If you are a peasant farmer in the middle ages or earlier, it's the time for hard work. The plowing must be done. You might get to eat some quick growing leafy vegetables like lettuces and spinach, perhaps some carrots and radishes, maybe some leftover cabbages from winter, and asparagus shoots. The fruit trees are in blossom, which means no fruit. A few early strawberries might be just on the way. You should have some grain and dried beans left over from last growing season - legume crops were used to enrich the soil after the grain harvest. Well, you should, assuming the nobles hadn't taxed the hell out of you. I'm talking food, not political history.

It's too early to kill the calf or the lambs, if they've even been born yet. And if so, they are consuming most of the scanty milk supply. Since the grazing pastures are yet to spring up, the cows are still eating their rations of stored hay. Eggs would be good if you had chooks - poor old Piers was too broke for that. Anyway, they would only just be starting to lay, after the cold winter season where they were all cost and no profit. You might prefer to let them hatch a brood, and sell the young chickens, rather than just eat the eggs. Piers was also too poor to have kept enough of the salted meats preserved from the pig killing in late autumn and winter. No more bacon until next autumn. Fresh meat would be a great luxury. That Easter feast of roast lamb was really something to look forward to!

Barbara Kingsolver, in her wonderful chronicle of seasonal eating from a small farm, Animal, Vegetable, Miracle, calls this time the Hungry Month. Not that the Kingsolver family actually went hungry, since they had started off after harvest with a very well-stocked freezer and a pantry of preserves. And they always had the option of giving up the experiment and buying non-local from the shops. But their supplies were visibly low, and nothing new was coming in.

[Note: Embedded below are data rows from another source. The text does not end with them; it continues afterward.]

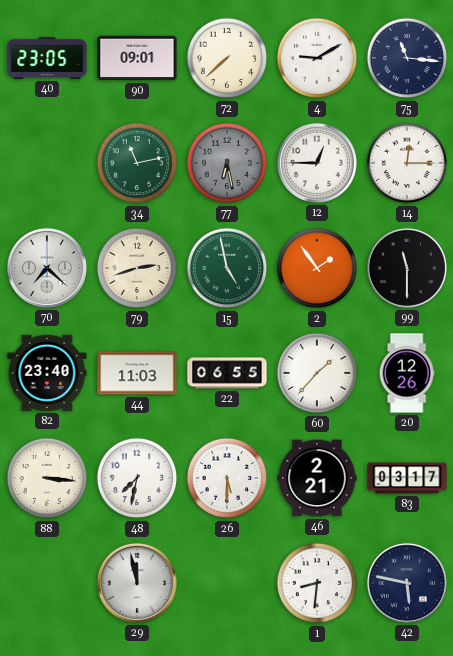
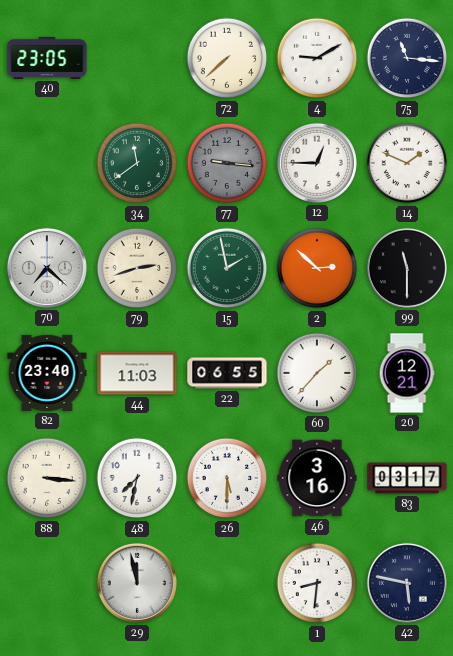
90: 09:01 -> none
34: 11:13 -> 11:39
77: 6:28 -> 9:16
14: 12:15 -> 1:49
15: 4:58 -> 1:58
2: 1:54 -> 2:52
20: 12:26 -> 12:21
46: 2:21 -> 3:16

We are so lucky in 21st century Australia. Being a big country, we have climates from tropical to cold temperate - which vastly increases our range. Bananas are never out of season, and the leafy spring greens can be grown much earlier up north. And in modern days, we can get all sorts of food all year round, whether from the freezer or shipped in from overseas. But even so, it's nearly always better and cheaper to eat what's in season. I enjoyed my first asparagus last week - yes, it's been in the shops all winter, but I'm not paying $6 a bunch thank you! I also bought a rockmelon, which turned out to be the mistake that I should have known it would be. Melons are summer fruit. This precocious specimen, grown under glass no doubt, lacked sweetness and flavour.